Transcribe exactly the lines that fall between the one holding "ragu langsung terjun ke laut untuk memberikan" and the one holding "medis sebelum akhirnya", inclusive, from the entries below.

§ Collected data:
★ ★ ★ ★ ★
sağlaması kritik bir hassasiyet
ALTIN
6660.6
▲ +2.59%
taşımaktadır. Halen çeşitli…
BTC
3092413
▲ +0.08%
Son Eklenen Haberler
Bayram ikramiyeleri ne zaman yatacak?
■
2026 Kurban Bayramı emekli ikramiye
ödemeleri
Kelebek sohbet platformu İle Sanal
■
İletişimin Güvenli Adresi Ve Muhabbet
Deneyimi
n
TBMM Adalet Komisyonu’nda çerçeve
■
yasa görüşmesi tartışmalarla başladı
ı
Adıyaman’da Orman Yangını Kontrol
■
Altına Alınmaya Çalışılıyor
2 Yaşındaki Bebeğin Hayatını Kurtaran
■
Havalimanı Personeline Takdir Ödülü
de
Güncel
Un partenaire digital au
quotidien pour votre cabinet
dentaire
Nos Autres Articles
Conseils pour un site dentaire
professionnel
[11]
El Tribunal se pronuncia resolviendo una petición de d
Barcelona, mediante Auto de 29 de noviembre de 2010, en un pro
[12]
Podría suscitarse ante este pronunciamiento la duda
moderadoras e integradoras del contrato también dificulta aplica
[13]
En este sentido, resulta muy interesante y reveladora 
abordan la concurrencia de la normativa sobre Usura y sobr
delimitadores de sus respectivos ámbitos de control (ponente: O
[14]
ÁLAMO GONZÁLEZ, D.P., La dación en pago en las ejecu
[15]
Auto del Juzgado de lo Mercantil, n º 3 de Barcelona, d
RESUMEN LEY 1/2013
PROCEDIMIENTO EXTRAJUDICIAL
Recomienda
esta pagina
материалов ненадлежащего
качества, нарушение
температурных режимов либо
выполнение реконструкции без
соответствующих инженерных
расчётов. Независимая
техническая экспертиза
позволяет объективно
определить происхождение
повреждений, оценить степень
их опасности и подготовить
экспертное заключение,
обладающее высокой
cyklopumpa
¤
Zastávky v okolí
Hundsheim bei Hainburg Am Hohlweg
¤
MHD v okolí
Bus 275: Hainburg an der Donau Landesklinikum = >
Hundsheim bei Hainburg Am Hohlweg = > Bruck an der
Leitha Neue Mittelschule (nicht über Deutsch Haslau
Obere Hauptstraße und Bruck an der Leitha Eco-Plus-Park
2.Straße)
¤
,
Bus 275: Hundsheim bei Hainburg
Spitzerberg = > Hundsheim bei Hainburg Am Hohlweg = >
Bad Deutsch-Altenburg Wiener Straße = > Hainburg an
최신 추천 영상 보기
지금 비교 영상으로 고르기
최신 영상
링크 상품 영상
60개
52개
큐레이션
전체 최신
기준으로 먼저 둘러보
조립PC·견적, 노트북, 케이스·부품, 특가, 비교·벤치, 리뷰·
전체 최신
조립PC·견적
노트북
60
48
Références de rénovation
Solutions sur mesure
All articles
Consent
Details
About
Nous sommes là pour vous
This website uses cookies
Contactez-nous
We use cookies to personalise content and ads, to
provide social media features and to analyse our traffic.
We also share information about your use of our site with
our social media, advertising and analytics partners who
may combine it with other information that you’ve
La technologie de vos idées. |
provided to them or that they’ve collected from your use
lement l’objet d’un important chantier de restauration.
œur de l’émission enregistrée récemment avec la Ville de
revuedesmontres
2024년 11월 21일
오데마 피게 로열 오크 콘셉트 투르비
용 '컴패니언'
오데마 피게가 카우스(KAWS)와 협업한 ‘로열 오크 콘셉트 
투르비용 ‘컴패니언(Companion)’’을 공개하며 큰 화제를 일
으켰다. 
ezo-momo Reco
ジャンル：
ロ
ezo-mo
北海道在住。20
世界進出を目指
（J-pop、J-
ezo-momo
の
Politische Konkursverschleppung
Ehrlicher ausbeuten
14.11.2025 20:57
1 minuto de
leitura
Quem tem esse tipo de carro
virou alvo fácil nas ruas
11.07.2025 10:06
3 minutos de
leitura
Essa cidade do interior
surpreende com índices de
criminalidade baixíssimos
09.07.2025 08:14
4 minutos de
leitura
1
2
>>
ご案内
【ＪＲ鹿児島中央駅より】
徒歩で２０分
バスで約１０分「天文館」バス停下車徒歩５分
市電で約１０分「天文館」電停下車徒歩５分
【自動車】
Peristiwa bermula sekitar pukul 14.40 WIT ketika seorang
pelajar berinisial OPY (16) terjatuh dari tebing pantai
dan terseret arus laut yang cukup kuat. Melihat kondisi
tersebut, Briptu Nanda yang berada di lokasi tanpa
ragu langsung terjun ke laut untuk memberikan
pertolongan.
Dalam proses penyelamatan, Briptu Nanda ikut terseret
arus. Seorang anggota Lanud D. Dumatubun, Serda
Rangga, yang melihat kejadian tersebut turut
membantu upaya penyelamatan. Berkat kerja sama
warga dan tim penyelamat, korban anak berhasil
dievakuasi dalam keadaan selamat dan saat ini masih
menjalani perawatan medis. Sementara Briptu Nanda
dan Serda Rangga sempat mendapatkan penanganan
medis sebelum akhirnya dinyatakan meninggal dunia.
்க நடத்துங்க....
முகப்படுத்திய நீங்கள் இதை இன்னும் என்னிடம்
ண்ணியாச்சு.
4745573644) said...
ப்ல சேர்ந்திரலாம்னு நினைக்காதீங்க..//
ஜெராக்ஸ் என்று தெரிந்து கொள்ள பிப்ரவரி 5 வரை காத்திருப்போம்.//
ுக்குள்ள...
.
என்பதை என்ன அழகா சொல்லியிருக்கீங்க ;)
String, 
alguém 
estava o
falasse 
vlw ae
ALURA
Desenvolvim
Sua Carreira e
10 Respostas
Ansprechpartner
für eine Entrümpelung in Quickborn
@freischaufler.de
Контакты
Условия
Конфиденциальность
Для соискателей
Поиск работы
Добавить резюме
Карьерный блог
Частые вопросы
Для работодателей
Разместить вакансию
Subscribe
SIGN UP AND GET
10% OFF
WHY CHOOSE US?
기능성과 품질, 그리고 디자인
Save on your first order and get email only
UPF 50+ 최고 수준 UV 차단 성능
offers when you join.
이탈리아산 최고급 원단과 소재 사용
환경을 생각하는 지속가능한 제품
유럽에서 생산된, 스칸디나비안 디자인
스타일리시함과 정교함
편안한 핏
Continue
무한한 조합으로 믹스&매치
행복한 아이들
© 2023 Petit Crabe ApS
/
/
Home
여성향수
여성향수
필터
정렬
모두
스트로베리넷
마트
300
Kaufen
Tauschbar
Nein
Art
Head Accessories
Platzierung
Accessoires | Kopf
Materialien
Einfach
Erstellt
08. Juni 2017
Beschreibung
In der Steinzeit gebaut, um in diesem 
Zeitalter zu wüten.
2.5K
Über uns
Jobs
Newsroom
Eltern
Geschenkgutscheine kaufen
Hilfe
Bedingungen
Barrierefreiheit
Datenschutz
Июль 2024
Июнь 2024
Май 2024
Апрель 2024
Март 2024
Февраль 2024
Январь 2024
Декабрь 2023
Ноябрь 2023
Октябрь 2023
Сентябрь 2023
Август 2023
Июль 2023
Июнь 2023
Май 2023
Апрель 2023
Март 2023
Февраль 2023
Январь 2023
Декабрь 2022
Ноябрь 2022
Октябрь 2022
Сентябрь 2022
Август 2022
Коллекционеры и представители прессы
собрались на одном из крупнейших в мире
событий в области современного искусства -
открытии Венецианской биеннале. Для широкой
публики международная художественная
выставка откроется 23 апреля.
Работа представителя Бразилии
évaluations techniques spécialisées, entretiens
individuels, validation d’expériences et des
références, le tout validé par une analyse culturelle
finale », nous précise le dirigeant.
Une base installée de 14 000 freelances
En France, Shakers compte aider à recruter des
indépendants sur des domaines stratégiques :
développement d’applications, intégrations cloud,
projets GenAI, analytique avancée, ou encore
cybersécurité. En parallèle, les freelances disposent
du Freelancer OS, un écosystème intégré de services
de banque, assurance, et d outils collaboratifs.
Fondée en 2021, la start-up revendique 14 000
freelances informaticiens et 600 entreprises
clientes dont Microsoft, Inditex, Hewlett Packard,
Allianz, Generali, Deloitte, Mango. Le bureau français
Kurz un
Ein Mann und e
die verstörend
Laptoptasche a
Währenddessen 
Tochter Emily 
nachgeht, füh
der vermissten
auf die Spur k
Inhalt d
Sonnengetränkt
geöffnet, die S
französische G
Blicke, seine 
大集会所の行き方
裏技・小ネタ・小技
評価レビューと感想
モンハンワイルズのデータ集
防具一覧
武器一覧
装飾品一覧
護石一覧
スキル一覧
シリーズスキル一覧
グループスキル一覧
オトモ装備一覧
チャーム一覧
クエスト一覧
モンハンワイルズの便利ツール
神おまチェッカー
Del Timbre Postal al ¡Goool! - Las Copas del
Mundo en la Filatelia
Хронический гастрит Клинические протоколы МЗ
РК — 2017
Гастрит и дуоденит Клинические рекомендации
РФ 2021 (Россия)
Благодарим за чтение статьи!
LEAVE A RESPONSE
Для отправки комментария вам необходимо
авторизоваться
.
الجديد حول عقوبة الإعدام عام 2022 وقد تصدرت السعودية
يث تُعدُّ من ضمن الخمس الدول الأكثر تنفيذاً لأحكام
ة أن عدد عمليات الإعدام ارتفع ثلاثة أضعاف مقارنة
★ ★ ★ ★ ★
§ OUTPUT FOR THIS TASK:
ragu langsung terjun ke laut untuk memberikan
pertolongan.
Dalam proses penyelamatan, Briptu Nanda ikut terseret
arus. Seorang anggota Lanud D. Dumatubun, Serda
Rangga, yang melihat kejadian tersebut turut
membantu upaya penyelamatan. Berkat kerja sama
warga dan tim penyelamat, korban anak berhasil
dievakuasi dalam keadaan selamat dan saat ini masih
menjalani perawatan medis. Sementara Briptu Nanda
dan Serda Rangga sempat mendapatkan penanganan
medis sebelum akhirnya dinyatakan meninggal dunia.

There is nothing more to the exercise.